Given his reason for doing it (non-native speaker), I don't think it's fair to really criticize him for it, but if you can't spot this as AI writing, then you might want to do some research on how to do so.
or a good writer. A lot of the so-called tells are things that are more likely to be done by professional writers under the care of a professional editor. For example, many people assume the presence of an em dash means text was written by an LLM, when obviously LLMs did not invent punctuation marks.
It's the spacing that's usually the giveaway to me, as well as the fact that it's not as common for people to use them like semicolons. They use them for parenthetical clauses more often. Any time I see them used with spaces as a general purpose conjunction, THAT'S when I think AI.
I’ve used them, with spaces, for decades. Minus-minus in plain text, and autocorrect reads that nicely.
I sometimes use an em-dash, but mostly in LaTeX: they’re too awkward in plain text.
I use ellipses too …
I got off the Ruby and Rails trains ages ago (around the time that Rails changed the package management solution it used; that convinced me the whole project was not in its "adults in the room" phase yet and I couldn't be bothered to keep up with a project that would require me to pay attention to it every quarter instead of putting a project down for a year and having it mostly work when I picked it up again). Sad to say this kerfluffle hasn't exactly shifted my opinion of the ecosystem.
Open source is about licensing and not about governance. There are plenty of open source projects where the owner is a dictator. In this case the owner of the github organization has control over who is a part of it and who has permissions within it.
When someone says “open source,” that’s often shorthand for the broader definition.
Also, ActiveRecord gained significant capabilities with named scopes, something that isn’t as widely copied.
Finally, Ruby itself lends itself well to writing DSLs, something that Javascript and TypeScript sucks at, but sometimes I still see people try and fail.
To be fair, it is my personal opinion that there has not been anything substantially innovative since Rails 5. The features I have seen since is better done with Elixir/Phoenix, mainly because the BEAM runtime makes better concurrency primitives available.
WebObjects and EOF were the MVC and ORM frameworks powering Disney (Go.com) almost a decade before Rails existed.
A decade before Rails puts it in 1995. Do you have some resources on this? I like looking into the history of tech.

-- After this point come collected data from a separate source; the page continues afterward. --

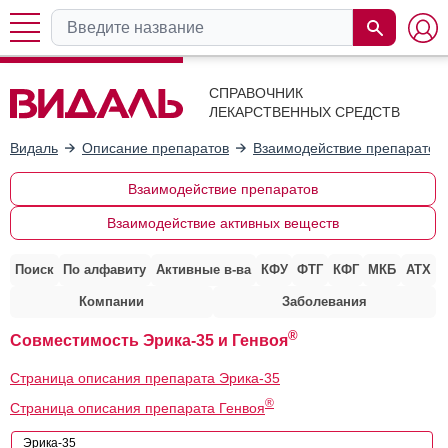
СПРАВОЧНИК
ЛЕКАРСТВЕННЫХ СРЕДСТВ
Видаль
Описание препаратов
Взаимодействие препаратов
Взаимодействие препаратов
Взаимодействие активных веществ
Поиск
По алфавиту
Активные в-ва
КФУ
ФТГ
КФГ
МКБ
АТХ
Компании
Заболевания
®
Совместимость Эрика-35 и Генвоя
Страница описания препарата Эрика-35
®
Страница описания препарата Генвоя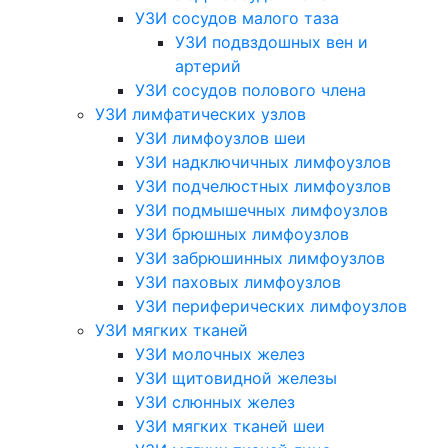
УЗИ сосудов малого таза
УЗИ подвздошных вен и
артерий
УЗИ сосудов полового члена
УЗИ лимфатических узлов
УЗИ лимфоузлов шеи
УЗИ надключичных лимфоузлов
УЗИ подчелюстных лимфоузлов
УЗИ подмышечных лимфоузлов
УЗИ брюшных лимфоузлов
УЗИ забрюшинных лимфоузлов
УЗИ паховых лимфоузлов
УЗИ периферических лимфоузлов
УЗИ мягких тканей
УЗИ молочных желез
УЗИ щитовидной железы
УЗИ слюнных желез
УЗИ мягких тканей шеи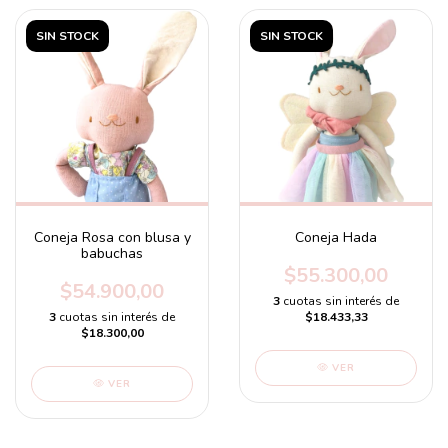
SIN STOCK
SIN STOCK
Coneja Rosa con blusa y
Coneja Hada
babuchas
$55.300,00
$54.900,00
3
cuotas sin interés de
3
cuotas sin interés de
$18.433,33
$18.300,00
VER
VER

WebObjects was rewritten from ObjC to Java in the 2000s. EOF, the ORM layer it shared with NeXTSTEP/OPENSTEP, was rewritten as Core Data and released in Mac OS X Tiger.
It really occupies the same niche that Python does, but personally I find ruby more pleasant to work with in every way.
Ruby on Rails
Chef
---
Some of the largest websites in the world run on Ruby: GitHub and Shopify.

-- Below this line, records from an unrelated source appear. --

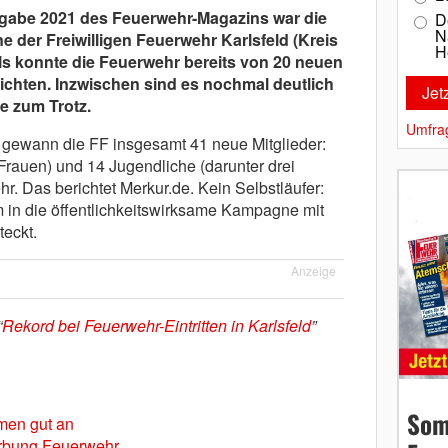
usgabe 2021 des Feuerwehr-Magazins war die
D
N
 der Freiwilligen Feuerwehr Karlsfeld (Kreis
H
 konnte die Feuerwehr bereits von 20 neuen
richten. Inzwischen sind es nochmal deutlich
 zum Trotz.
Umfra
 gewann die FF insgesamt 41 neue Mitglieder:
rauen) und 14 Jugendliche (darunter drei
. Das berichtet Merkur.de. Kein Selbstläufer:
 in die öffentlichkeitswirksame Kampagne mit
teckt.
Anzeige
“
Rekord bei Feuerwehr-Eintritten in Karlsfeld
”
Som
men gut an
erbung Feuerwehr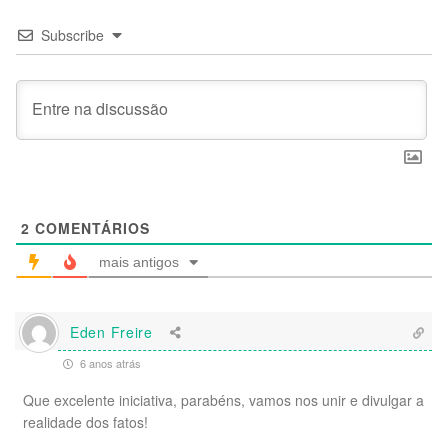
Subscribe
2
COMENTÁRIOS
mais antigos
Eden Freire
6 anos atrás
Que excelente iniciativa, parabéns, vamos nos unir e divulgar a
realidade dos fatos!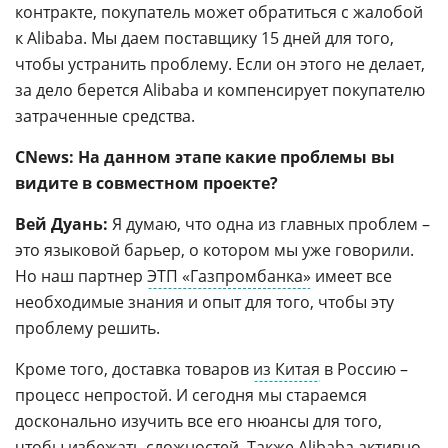
контракте, покупатель может обратиться с жалобой
к Alibaba. Мы даем поставщику 15 дней для того,
чтобы устранить проблему. Если он этого не делает,
за дело берется Alibaba и компенсирует покупателю
затраченные средства.
CNews: На данном этапе какие проблемы вы
видите в совместном проекте?
Вей Дуань:
Я думаю, что одна из главных проблем –
это языковой барьер, о котором мы уже говорили.
Но наш партнер
ЭТП «Газпромбанка»
имеет все
необходимые знания и опыт для того, чтобы эту
проблему решить.
Кроме того, доставка товаров
из Китая
в Россию –
процесс непростой. И сегодня мы стараемся
досконально изучить все его нюансы для того,
чтобы избежать сложностей. Также Alibaba активно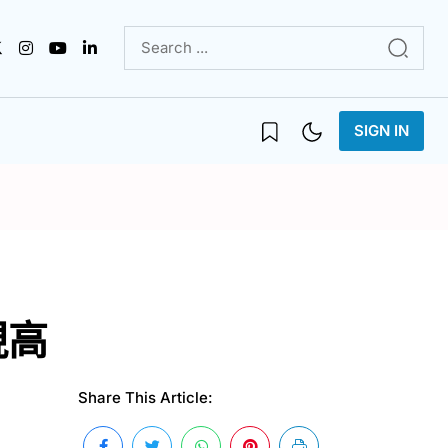
SIGN IN
現高
Share This Article: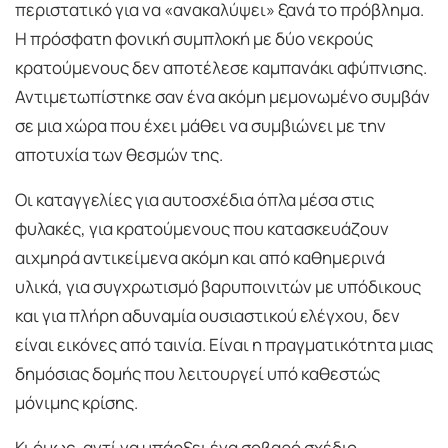
περιστατικό για να «ανακαλύψει» ξανά το πρόβλημα.
Η πρόσφατη φονική συμπλοκή με δύο νεκρούς
κρατούμενους δεν αποτέλεσε καμπανάκι αφύπνισης.
Αντιμετωπίστηκε σαν ένα ακόμη μεμονωμένο συμβάν
σε μια χώρα που έχει μάθει να συμβιώνει με την
αποτυχία των θεσμών της.
Οι καταγγελίες για αυτοσχέδια όπλα μέσα στις
φυλακές, για κρατούμενους που κατασκευάζουν
αιχμηρά αντικείμενα ακόμη και από καθημερινά
υλικά, για συγχρωτισμό βαρυποινιτών με υπόδικους
και για πλήρη αδυναμία ουσιαστικού ελέγχου, δεν
είναι εικόνες από ταινία. Είναι η πραγματικότητα μιας
δημόσιας δομής που λειτουργεί υπό καθεστώς
μόνιμης κρίσης.
Κι όμως, αντί να υπάρξει ένα σοβαρό σχέδιο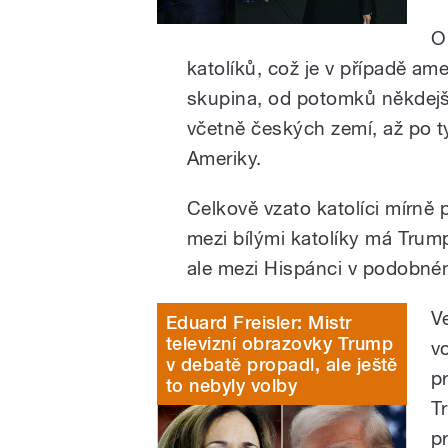
O
katolíků, což je v případě am
skupina, od potomků někdejšíc
včetně českých zemí, až po ty,
Ameriky.
Celkově vzato katolíci mírně p
mezi bílými katolíky má Trum
ale mezi Hispánci v podobném
V
Eduard Freisler: Mistr
televizní obrazovky Trump
vo
v debatě propadl, ale ještě
p
to nebyly volby
T
p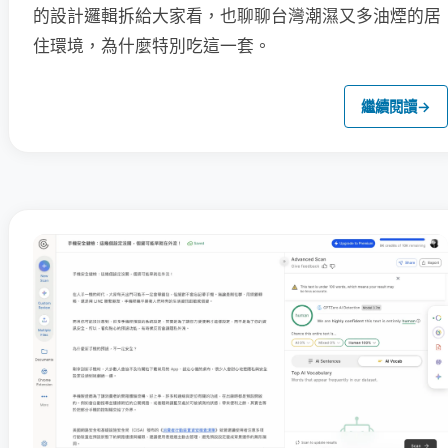
的設計邏輯拆給大家看，也聊聊台灣潮濕又多油煙的居
住環境，為什麼特別吃這一套。
繼續閱讀
→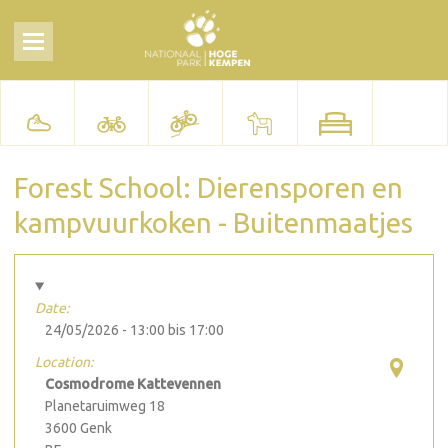
Forest School: Dierensporen en
kampvuurkoken - Buitenmaatjes
Date:
24/05/2026 -
13:00
bis
17:00
Location:
Cosmodrome Kattevennen
Planetaruimweg 18
3600
Genk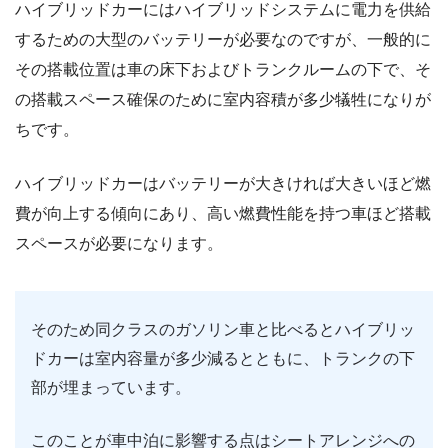
ハイブリッドカーにはハイブリッドシステムに電力を供給
するための大型のバッテリーが必要なのですが、一般的に
その搭載位置は車の床下およびトランクルームの下で、そ
の搭載スペース確保のために室内容積が多少犠牲になりが
ちです。
ハイブリッドカーはバッテリーが大きければ大きいほど燃
費が向上する傾向にあり、高い燃費性能を持つ車ほど搭載
スペースが必要になります。
そのため同クラスのガソリン車と比べるとハイブリッ
ドカーは室内容量が多少減るとともに、トランクの下
部が埋まっています。
このことが車中泊に影響する点はシートアレンジへの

However, taking away funding as retaliation for a conference talk is offensive, too. In the end facts (money) made the decision. I don't think Shopify has bad intentions.
Clearly, it's about the racists tweets and blog posts one prominent member of Rails has made. And the community needs to address this in a clear way. Not with boycotting the wrong parties, especially an infrastructure provider of our community. Thank you Sidekiq for supporting RubyGems in the past, but pulling the plug was not the best move for the community.

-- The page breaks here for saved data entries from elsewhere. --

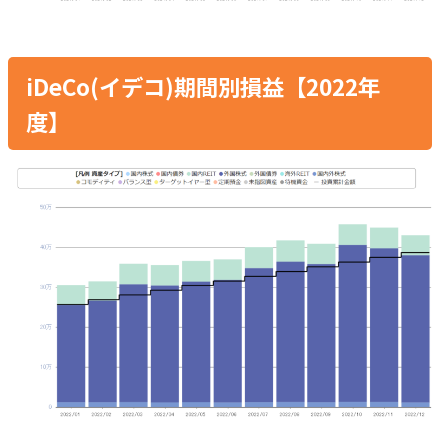
iDeCo(イデコ)期間別損益【2022年
度】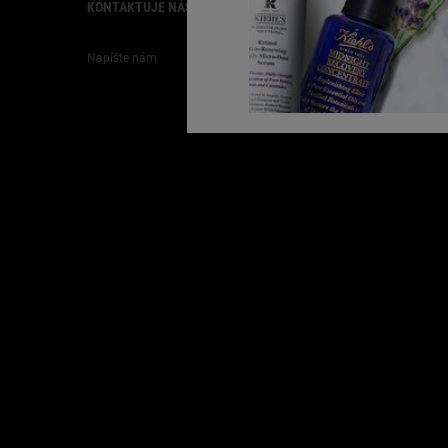
KONTAKTUJE NÁS
ZÁKAZNÍCKY SERVIS
Napíšte nám
FAQ
Doprava
Vrátenie
Kariéra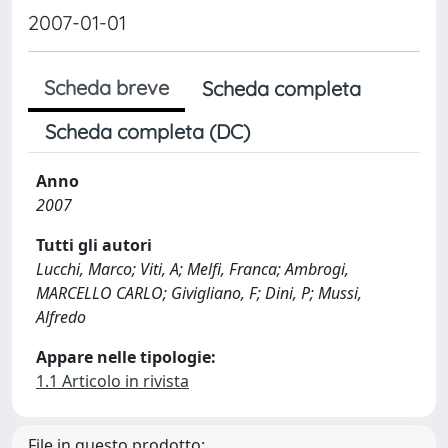
2007-01-01
Scheda breve
Scheda completa
Scheda completa (DC)
Anno
2007
Tutti gli autori
Lucchi, Marco; Viti, A; Melfi, Franca; Ambrogi,
MARCELLO CARLO; Givigliano, F; Dini, P; Mussi,
Alfredo
Appare nelle tipologie:
1.1 Articolo in rivista
File in questo prodotto: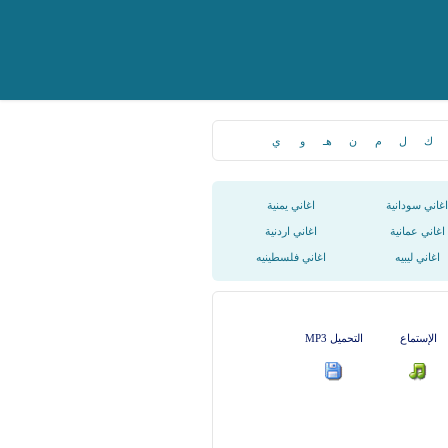
ك
ل
م
ن
هـ
و
ي
اغاني سودانية
اغاني يمنية
اغاني عمانية
اغاني اردنية
اغاني ليبيه
اغاني فلسطينيه
الإستماع
التحميل MP3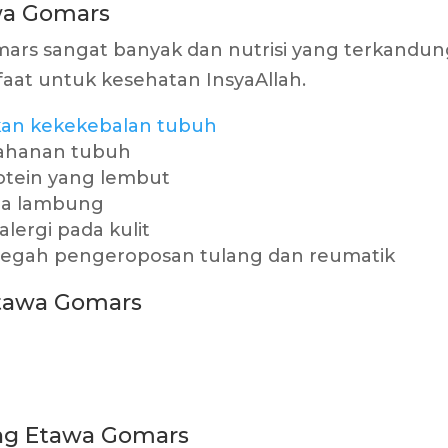
wa Gomars
ars sangat banyak dan nutrisi yang terkandu
aat untuk kesehatan InsyaAllah.
an kekekebalan tubuh
tahanan tubuh
rotein yang lembut
da lambung
alergi pada kulit
cegah pengeroposan tulang dan reumatik
tawa Gomars
ng Etawa Gomars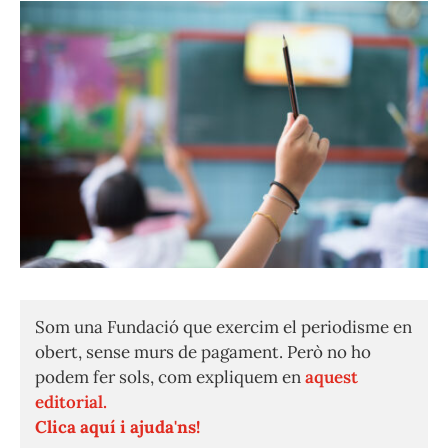
Som una Fundació que exercim el periodisme en
obert, sense murs de pagament. Però no ho
podem fer sols, com expliquem en
aquest
editorial.
Clica aquí i ajuda'ns!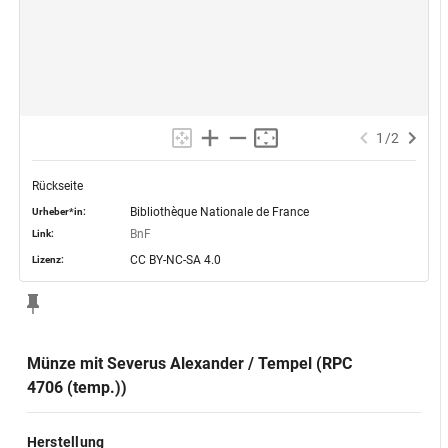
1
/
2
Rückseite
Bibliothèque Nationale de France
Urheber*in:
BnF
Link:
CC BY-NC-SA 4.0
Lizenz:
Münze mit Severus Alexander / Tempel (RPC
4706 (temp.))
Herstellung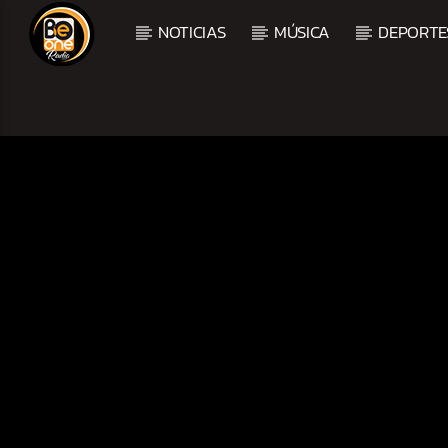
NOTICIAS
MÚSICA
DEPORTE
CURRENT TRACK
TITLE
ARTIST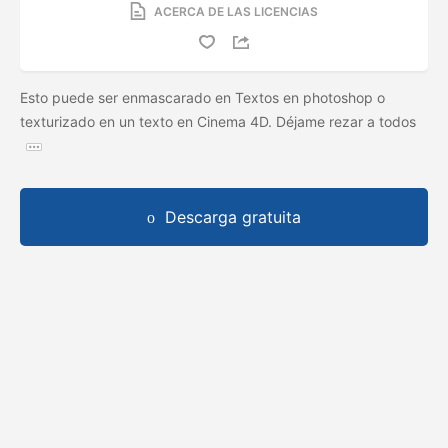
ACERCA DE LAS LICENCIAS
Esto puede ser enmascarado en Textos en photoshop o
texturizado en un texto en Cinema 4D. Déjame rezar a todos
Descarga gratuita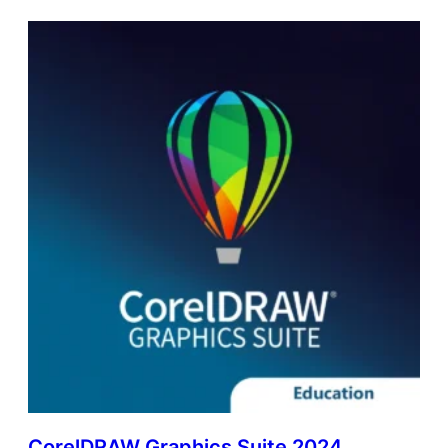
CorelDRAW Graphics Suite 2024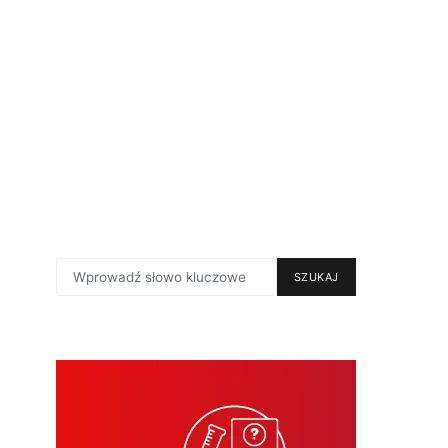
SEARCH
SZUKAJ
FOR: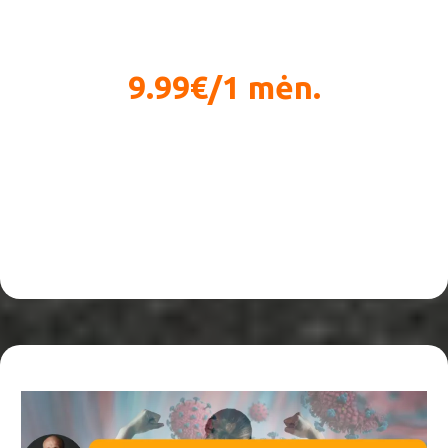
9.99€/1 mėn.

The losing of sponsorships because of the talk is what gave shopify leverage. And they used it.. out of fear over the rv tool.
Where are you getting that Shopify fears rv?
The tool looks to replace gems and it's ecosystem.
rv builds on André's reputation. The best way to squander it would be to attack the rubygem infrastructure.
I fully understand and support to be angry about and cut all ties to the 3-letter-guy, but I think this Ruby Central/Rubygems issue is a case of "friendly fire".